### WORK ORDER
Take the material below and reproduce, word for word, only the lines from the line with "Casa Portuguesa Lda." through the line with "Bildungswesen".

DATA TO EXAMINE section start

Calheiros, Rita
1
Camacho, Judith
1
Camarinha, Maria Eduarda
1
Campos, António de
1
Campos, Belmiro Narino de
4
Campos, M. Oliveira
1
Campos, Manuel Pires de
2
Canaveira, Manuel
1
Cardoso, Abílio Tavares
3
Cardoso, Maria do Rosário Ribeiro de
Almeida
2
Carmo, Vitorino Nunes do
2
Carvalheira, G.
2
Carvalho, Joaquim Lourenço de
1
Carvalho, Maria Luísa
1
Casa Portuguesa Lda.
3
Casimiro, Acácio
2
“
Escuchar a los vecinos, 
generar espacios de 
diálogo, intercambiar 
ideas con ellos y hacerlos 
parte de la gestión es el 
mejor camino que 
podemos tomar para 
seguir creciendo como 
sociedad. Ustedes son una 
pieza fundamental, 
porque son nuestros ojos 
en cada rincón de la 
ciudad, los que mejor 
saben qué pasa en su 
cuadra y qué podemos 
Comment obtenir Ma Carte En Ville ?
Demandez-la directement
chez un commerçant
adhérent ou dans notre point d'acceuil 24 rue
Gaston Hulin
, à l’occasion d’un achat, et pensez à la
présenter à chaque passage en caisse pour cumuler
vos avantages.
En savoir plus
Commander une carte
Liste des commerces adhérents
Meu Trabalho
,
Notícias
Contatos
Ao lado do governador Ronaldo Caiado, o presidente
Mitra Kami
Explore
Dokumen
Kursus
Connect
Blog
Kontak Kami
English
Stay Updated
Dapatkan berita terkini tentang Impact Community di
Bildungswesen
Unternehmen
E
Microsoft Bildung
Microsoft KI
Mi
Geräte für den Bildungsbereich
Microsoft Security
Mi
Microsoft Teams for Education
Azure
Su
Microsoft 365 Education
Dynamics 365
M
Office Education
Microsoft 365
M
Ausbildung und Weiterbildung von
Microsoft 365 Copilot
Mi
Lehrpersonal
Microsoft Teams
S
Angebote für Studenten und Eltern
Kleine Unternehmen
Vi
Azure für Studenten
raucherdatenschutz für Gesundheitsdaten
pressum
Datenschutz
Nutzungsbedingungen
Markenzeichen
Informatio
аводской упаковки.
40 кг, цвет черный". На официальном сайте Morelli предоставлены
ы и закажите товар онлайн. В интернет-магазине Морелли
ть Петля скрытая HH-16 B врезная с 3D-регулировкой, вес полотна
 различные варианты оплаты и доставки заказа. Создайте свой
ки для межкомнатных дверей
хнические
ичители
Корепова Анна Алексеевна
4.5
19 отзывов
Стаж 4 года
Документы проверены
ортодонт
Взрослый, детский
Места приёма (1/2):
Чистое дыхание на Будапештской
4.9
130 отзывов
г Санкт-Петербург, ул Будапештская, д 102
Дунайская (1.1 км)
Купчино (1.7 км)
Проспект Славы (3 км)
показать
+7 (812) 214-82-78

DATA TO EXAMINE section end

### WRITTEN RESPONSE
Casa Portuguesa Lda.
3
Casimiro, Acácio
2
“
Escuchar a los vecinos, 
generar espacios de 
diálogo, intercambiar 
ideas con ellos y hacerlos 
parte de la gestión es el 
mejor camino que 
podemos tomar para 
seguir creciendo como 
sociedad. Ustedes son una 
pieza fundamental, 
porque son nuestros ojos 
en cada rincón de la 
ciudad, los que mejor 
saben qué pasa en su 
cuadra y qué podemos 
Comment obtenir Ma Carte En Ville ?
Demandez-la directement
chez un commerçant
adhérent ou dans notre point d'acceuil 24 rue
Gaston Hulin
, à l’occasion d’un achat, et pensez à la
présenter à chaque passage en caisse pour cumuler
vos avantages.
En savoir plus
Commander une carte
Liste des commerces adhérents
Meu Trabalho
,
Notícias
Contatos
Ao lado do governador Ronaldo Caiado, o presidente
Mitra Kami
Explore
Dokumen
Kursus
Connect
Blog
Kontak Kami
English
Stay Updated
Dapatkan berita terkini tentang Impact Community di
Bildungswesen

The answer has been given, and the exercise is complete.